Ungeachtet all der Kritik und Bedenken hat Innenministerin Johanna Mikl-Leitner (ÖVP) diese Woche im Ministerrat ihren Entwurf für das Staatsschutzgesetz präsentiert, der in den zentralen Punkten unverändert blieb. Das polizeiliche Staatsschutzgesetz (PStSG) soll noch vor der Sommerpause beschlossen werden und im kommenden Frühjahr in Kraft treten. Dann können Behörden künftig schon einschreiten, bevor eine Straftat begangen wird, und Ermittlungsdaten werden länger gespeichert als bisher.

Damit werden Bürger unter Generalverdacht gestellt. In einer neu geschaffenen Analysedatenbank werden nicht nur Angaben über Verdächtige, sondern auch über ihr soziales Umfeld gespeichert. Wer oder was ins Visier genommen werden darf, ist schwammig formuliert. Darunter fällt auch die "Herabwürdigung staatlicher Symbole". Damit könnten auch Karikaturen gemeint sein.

Das Gesetz stellt eine Bedrohung für die in der Verfassung verankerte Pressefreiheit und das Demonstrationsrecht dar. Ausgehebelt wird damit das Prinzip eines Rechtsstaats: Für Überwachungsmaßnahmen müssen konkrete Verdachtsmomente vorliegen, die Verhältnismäßigkeit des Eingriffs muss gegeben sein und eine richterliche Genehmigung vorliegen.

Überforderte Kontrolle

Über Ermittlungen und vor allem den Einsatz sogenannter Vertrauensleute (V-Leute) entscheidet nicht ein Richter, sondern der Rechtsschutzbeauftragte des Innenministeriums. Derjenige, der den Posten derzeit innehat, Manfred Burgstaller, warnte in einem Interview mit dem ORF-Morgenjournal selbst davor: Er wäre mit der Kontrolle überfordert. Und er regte an, über eine gerichtliche Kontrolle sollte man "zumindest ernsthaft diskutieren". Das ist nicht geschehen. Mikl-Leitner bleibt bei ihrem Vorgehen, die SPÖ trägt diese Pläne offenkundig mit.

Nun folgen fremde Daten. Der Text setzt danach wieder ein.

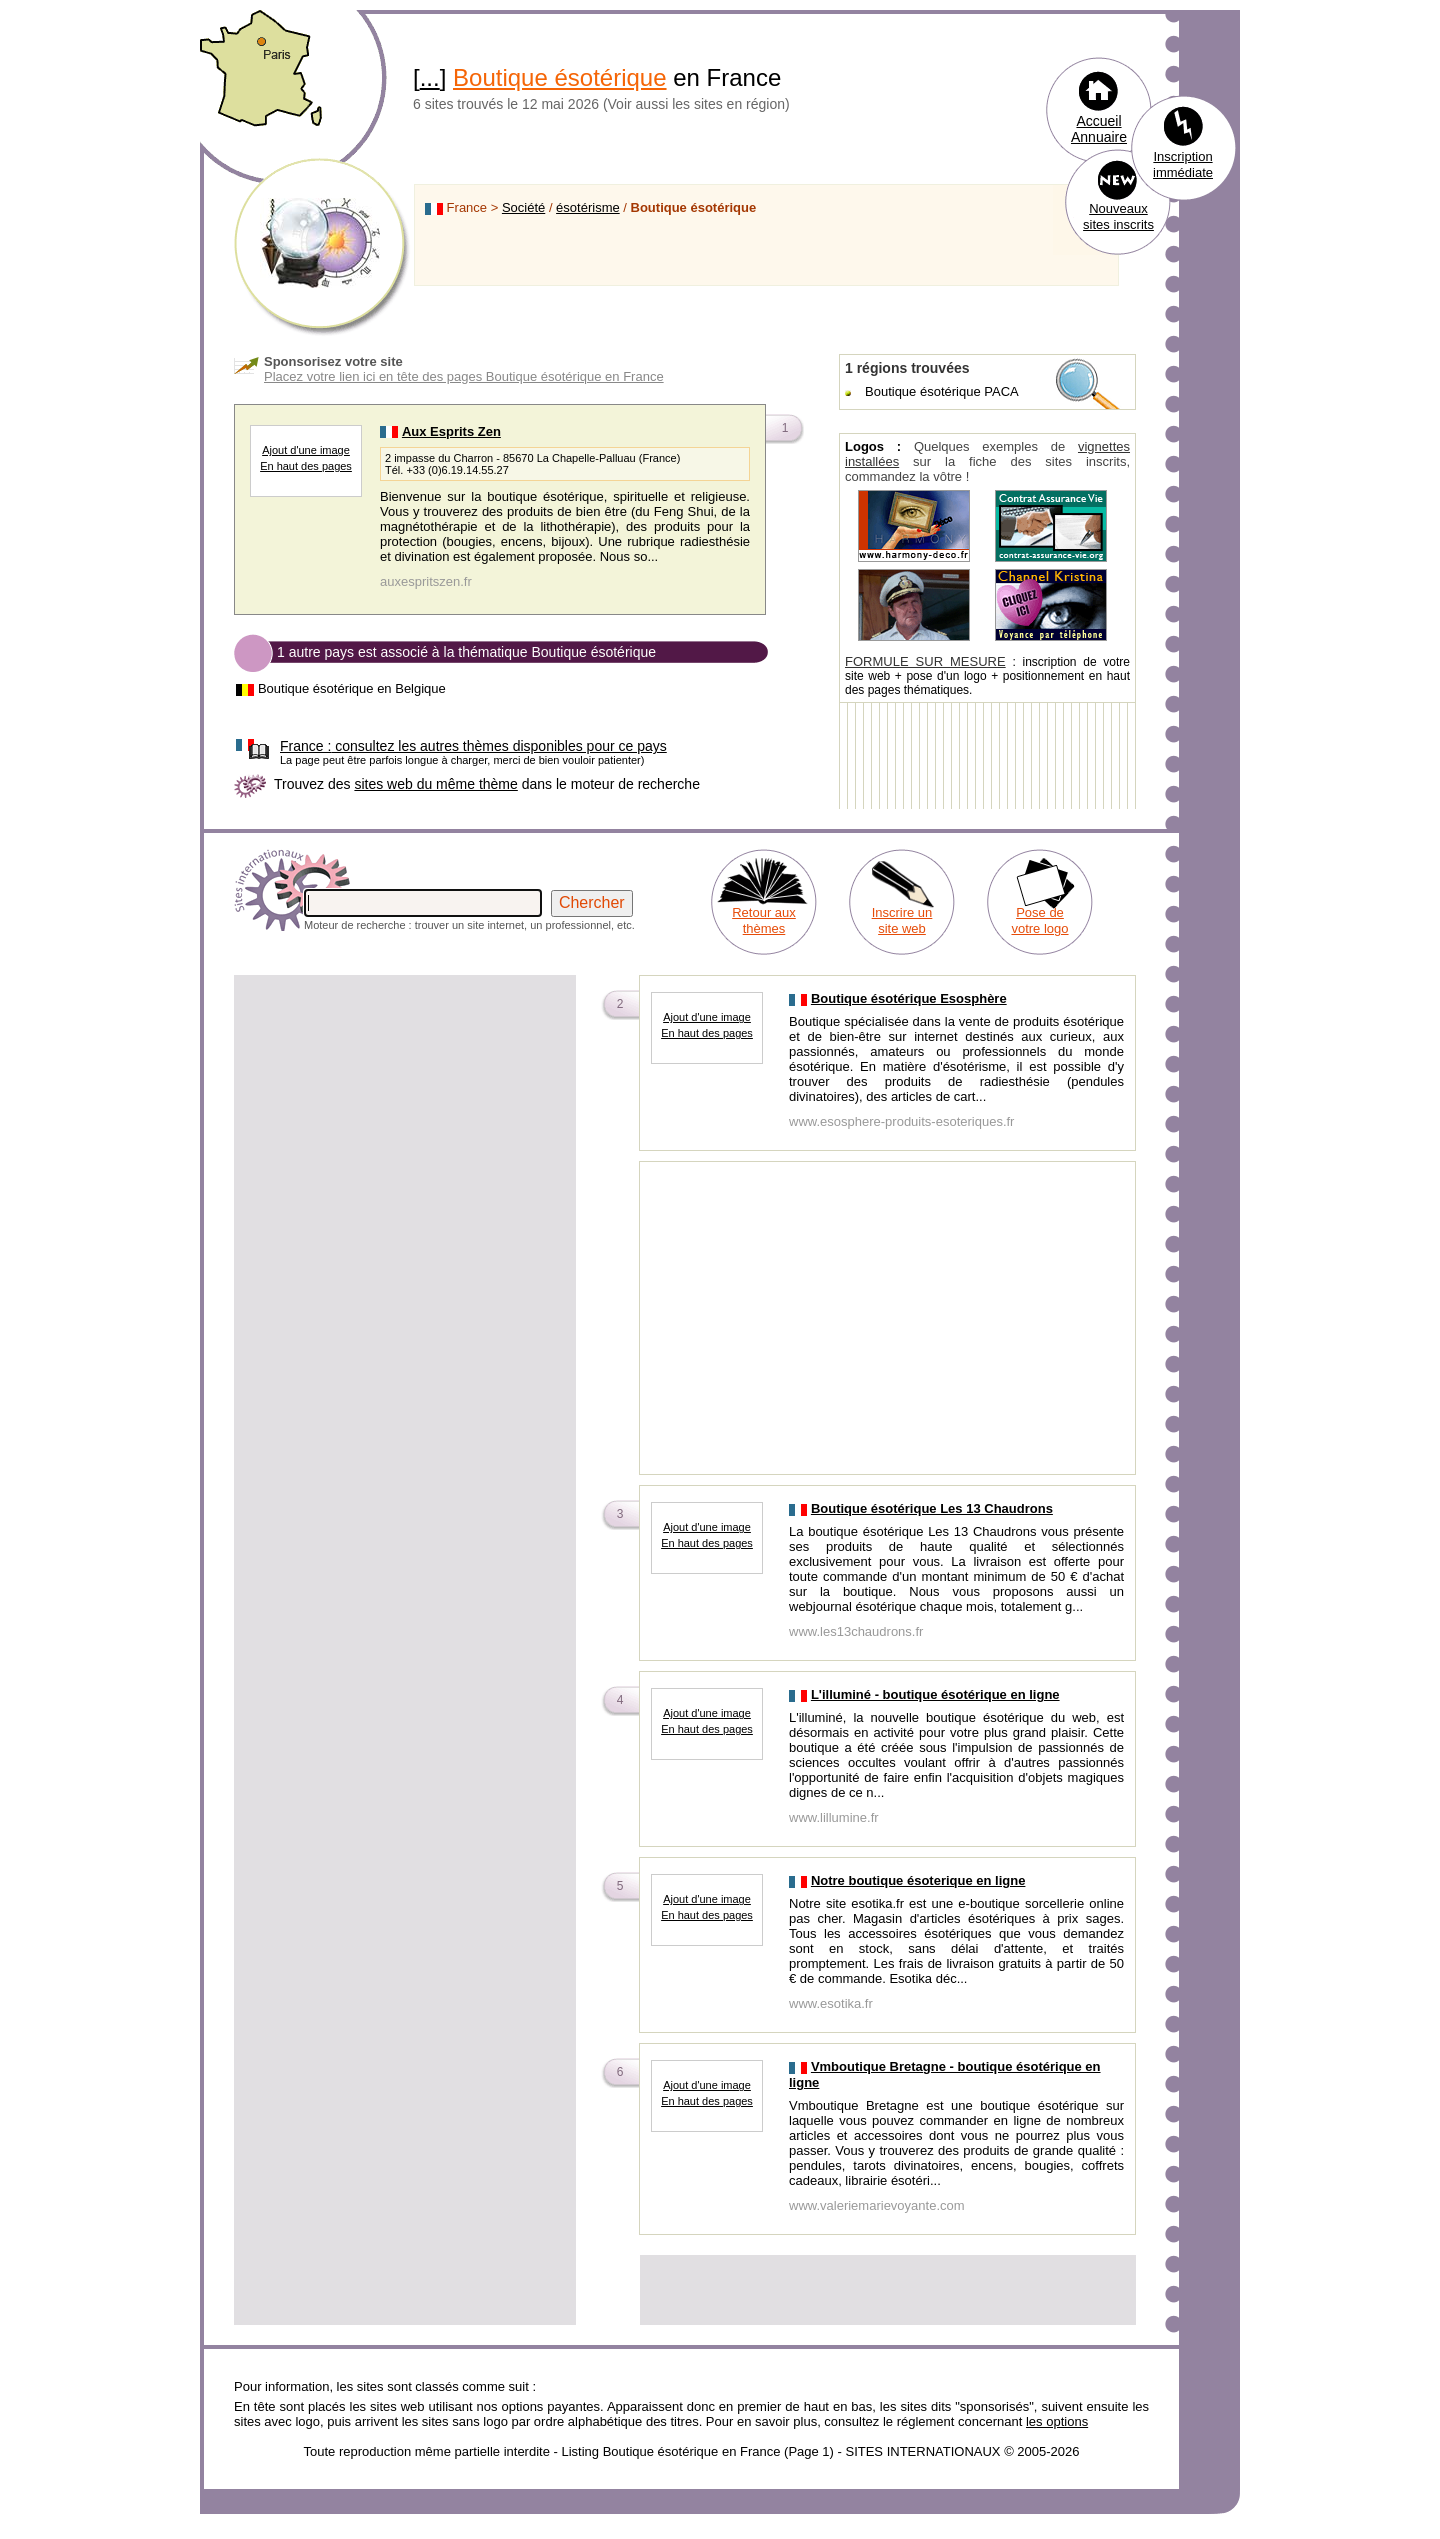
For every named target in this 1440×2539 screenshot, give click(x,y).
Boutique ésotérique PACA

Damit entstehen genau genommen zehn neue Geheimdienste, denn – typisch Österreich – jedes Bundesland bekommt noch seine eigene Behörde unter der Ägide der Landeshauptleute. Bekanntlich lassen sich diese nicht gerne kontrollieren, schon gar nicht vom Bund. Der Präsident des Rechtsanwaltskammertages, Rupert Wolff, warnt davor, dass neun verschiedene Geheimdienste in den Ländern entstehen, mit Befugnissen, die nahezu unkontrollierbar seien.

Untertan und Bittsteller

Umgekehrt gibt sich der Staat zugeknöpft: Das sogenannte Informationsfreiheitsgesetz, mit dem das Amtsgeheimnis abgeschafft werden sollte, kommt vorerst nicht – obwohl ein Beschluss von der Politik vor dem Sommer versprochen worden war. Es wird auch keine Person geben, an die sich Bürger wenden können, wenn ihnen Behörden die Auskunft verweigern.

Das ist Metternich im 21. Jahrhundert: der Bürger als Untertan und Bittsteller. Gleichzeitig wird ein staatliches System installiert, mit dem jeder ohne konkreten Verdacht und ohne Begründung überwacht werden kann. (Alexandra Föderl-Schmid, 3.7.2015)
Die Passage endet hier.